You said in the original post it was to help his family with a house. Get your damn facts straight then.


----------



## ryanshull (Nov 1, 2012)

This is a bit of a stretch, but the same concept........If your wife asked for a month off to try things out with someone else, would you let her come back? Hell no!! Just by her asking, she would be hitting the bricks!! 

He has already lost his loyalty and is going to try to undercut you with your own customers and service area. The honorable thing for him to do would be to refer you for the job. Let him go, wish him luck, but don't keep him on.


----------



## J.M. (Nov 25, 2010)

I`d say let him go but I can't guarantee your position when you come back and start looking for new help. I know it is rough to find good help but he is looking for greener grass out there. Do what your gut tells you.It was a good run with him after one door closes an other one opens. I let guys go before that were good it gets better and in some way the new guy`s were better then the guy`s I let go. I`d be done with him that`s MOI he is making an a$$ out of you.


----------



## sycamorebob (Dec 7, 2011)

sorry i haven't read all the posts......Let him go, and in one month you will know what to do. welcome him back or say see ya! this could be good for both you in the long run....
getting fired is not the worst that can happen to anybody...(i know from experience)


----------



## Keeyter (Sep 18, 2010)

I would love to say give him time and treat him right as many others have said, but too many fool me once experiences have tainted me. 

For multiple reasons I would ask him to temporarily resign or sign some sort of waiver. I had a guy do this to me once and here is how it played out. Union or Non Union Employee?

1. He obviously made more money doing things off the books so he thought the grass was greener on the other side. 

2. He also got hurt, played like he wasn't and bam comes back to me and files a workers comp claim and civil lawsuit. Good thing Facebook pictures showed his story and timeline of how it happened so I was off the hook but I saw potential for disaster. 

3. Give them an inch and your missing a mile

4. Projects like that never finish on time. So plan on whatever day they anticiapte will be wrong. 

5. The almost certain phone call for borrowing tools or possibly permits can be a tricky road. 

I am all about treating people right, but I am also about protecting myself.
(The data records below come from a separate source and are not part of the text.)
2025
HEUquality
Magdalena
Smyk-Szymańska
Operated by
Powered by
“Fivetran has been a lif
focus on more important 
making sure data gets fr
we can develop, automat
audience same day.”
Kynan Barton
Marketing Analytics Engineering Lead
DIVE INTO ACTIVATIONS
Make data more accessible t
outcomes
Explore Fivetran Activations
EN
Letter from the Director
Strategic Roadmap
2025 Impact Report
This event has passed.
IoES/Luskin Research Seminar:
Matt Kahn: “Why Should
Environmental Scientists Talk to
FMLA is a great thing, Employee Contracts are great things, Vacation Time is a great thing, advance notice is a Great thing. But at the end of the day 

My guys get 5 weeks paid vacation, 2 weeks paid sick leave, Holidays, Funeral, Military and on. They get treated well. Sick days need a doctors note after three days, any vacation time more than 5 consecutive days needs FMLA or 30 days notice. And all my employees sign a "Side Job" waiver of sorts that releives me from liability while not on the clock. 

Treat them right but never take for granted someone won't try to get one by you. Find me a company that allows 30 days consecutive vacation and check their stipulations to such a request.


----------



## plazaman (Apr 17, 2005)

ryanshull said:


> This is a bit of a stretch, but the same concept........If your wife asked for a month off to try things out with someone else, would you let her come back? Hell no!! Just by her asking, she would be hitting the bricks!!
> 
> He has already lost his loyalty and is going to try to undercut you with your own customers and service area. The honorable thing for him to do would be to refer you for the job. Let him go, wish him luck, but don't keep him on.
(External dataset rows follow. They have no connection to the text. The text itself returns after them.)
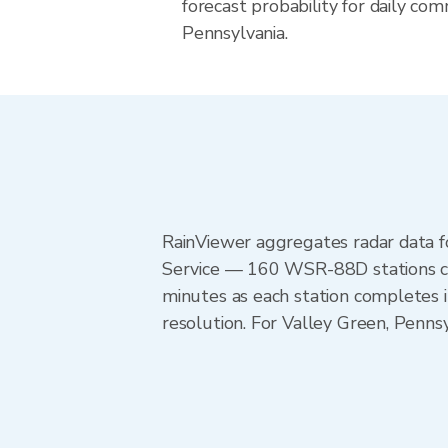
forecast probability for daily com
Pennsylvania.
RainViewer aggregates radar data
Service — 160 WSR-88D stations cov
minutes as each station completes 
resolution. For Valley Green, Penns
Agreed. He Should have referred me to the job. I could even go as far as having him work on the project even if it means im making peanuts.

The more I read these post, the more my decision becomes clear. Seems he has to go.


----------



## ohiohomedoctor (Dec 26, 2010)

plazaman said:


> Agreed. He Should have referred me to the job. I could even go as far as having him work on the project even if it means im making peanuts.
> 
> The more I read these post, the more my decision becomes clear. Seems he has to go.


Carl is the best


----------



## EthanB (Sep 28, 2011)

If you can't stand to lose him for the month plus another couple weeks when he goes over schedule then just let him know it's 'stay or go'. If you CAN keep up without him then you might use this as an opportunity to keep him if he's worth it or let him go if he's not. I wouldn't guarantee the job when he's done. It doesn't benefit you to commit like that.
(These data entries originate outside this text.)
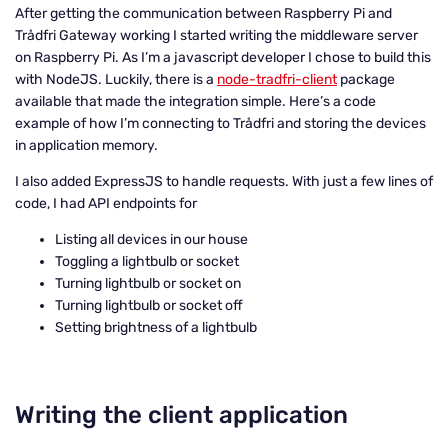
After getting the communication between Raspberry Pi and
Trådfri Gateway working I started writing the middleware server
on Raspberry Pi. As I’m a javascript developer I chose to build this
with NodeJS. Luckily, there is a
node-tradfri-client
package
available that made the integration simple. Here’s a code
example of how I’m connecting to Trådfri and storing the devices
in application memory.
I also added ExpressJS to handle requests. With just a few lines of
code, I had API endpoints for
Listing all devices in our house
Toggling a lightbulb or socket
Turning lightbulb or socket on
Turning lightbulb or socket off
Setting brightness of a lightbulb
Writing the client application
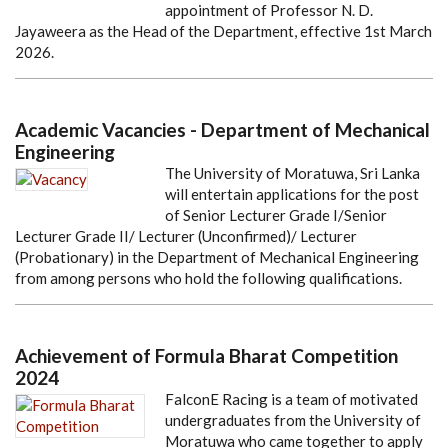
appointment of Professor N. D.
Jayaweera as the Head of the Department, effective 1st March
2026.
Academic Vacancies - Department of Mechanical
Engineering
The University of Moratuwa, Sri Lanka
will entertain applications for the post
of Senior Lecturer Grade I/Senior
Lecturer Grade II/ Lecturer (Unconfirmed)/ Lecturer
(Probationary) in the Department of Mechanical Engineering
from among persons who hold the following qualifications.
Achievement of Formula Bharat Competition
2024
FalconE Racing is a team of motivated
undergraduates from the University of
Moratuwa who came together to apply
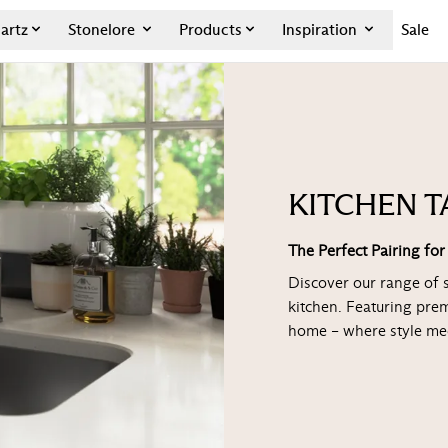
artz
Stonelore
Products
Inspiration
Sale
KITCHEN T
The Perfect Pairing fo
Discover our range of 
kitchen. Featuring pre
home – where style mee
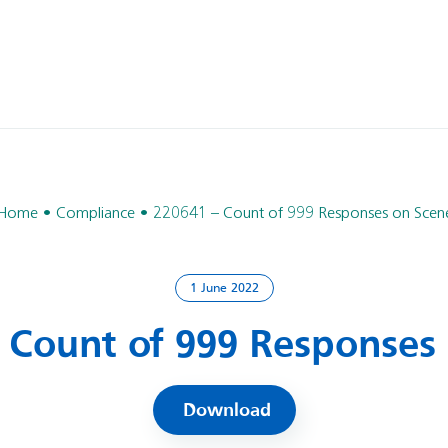
Home
Compliance
220641 – Count of 999 Responses on Scen
1 June 2022
 Count of 999 Responses
Download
When I worked for a larger company every guy got the urge to go chase some money at some point or other. He's being up front which is good so if he goes then he's either going to want to keep pushing out on his own and using you as insurance(BAD) or he's going to be thankful for the opportunity and not want to go through it again(GOOD). You won't know which it is until he's done. He might just need to scratch an itch after 8 years.

I agree that you shouldn't give him any help on the job or he's going to get a false sense of how easy it can be. If he goes on his own you don't want him thinking it's okay to poach off you but you don't want him pissed either.


----------



## Ron Pestone (Nov 22, 2012)

plazaman said:


> So 1 of my employees told me today that he needs a month off because he will be assisting a family member on a house recently purchased. He came to ask me for time off and if his job would still be here when he's finish with his project.
> 
> Hes has been full time with me for about 7-8 years now. We do have our slows times where i cannot offer a full weeks worth of work. My cousin also has a construction company where i usually send him over when i dont have work. So basically, he gets full time.
> 
> ...


Good help is a blessing. If he wanted to go on vacation and spend a month in the shade that is one thing but to help a family member that is another. Give him the time off and if you want his loyalty for life give him a day or two of your time for free. I promise you will get it back many times over.


----------



## Mike Tyrie (Nov 28, 2012)

It all boils down to business, I would say like so many others he is wanting some security if his business venture fails. 8 years, 1 month or 15 yrs your employees will lie to you and betray you when money is involved. I would say yes to him with a smile on my face and when he left hire someone new, when he comes back if you think he was better than new guy bring him back and fire new guy. If he isnt then tell him sorry pal... If he tried to go out on his own and fails he will come back even if you guys had a falling out. when he does hire him back at a 15% pay cut. Its business and nice people finish last.


----------



## Young_Buck (Jul 19, 2009)

If I thought he was leaving to try to start up his own thing, I'd give him a final performance review, and tell him that his candidacy would be strongly considered when he's available for work again.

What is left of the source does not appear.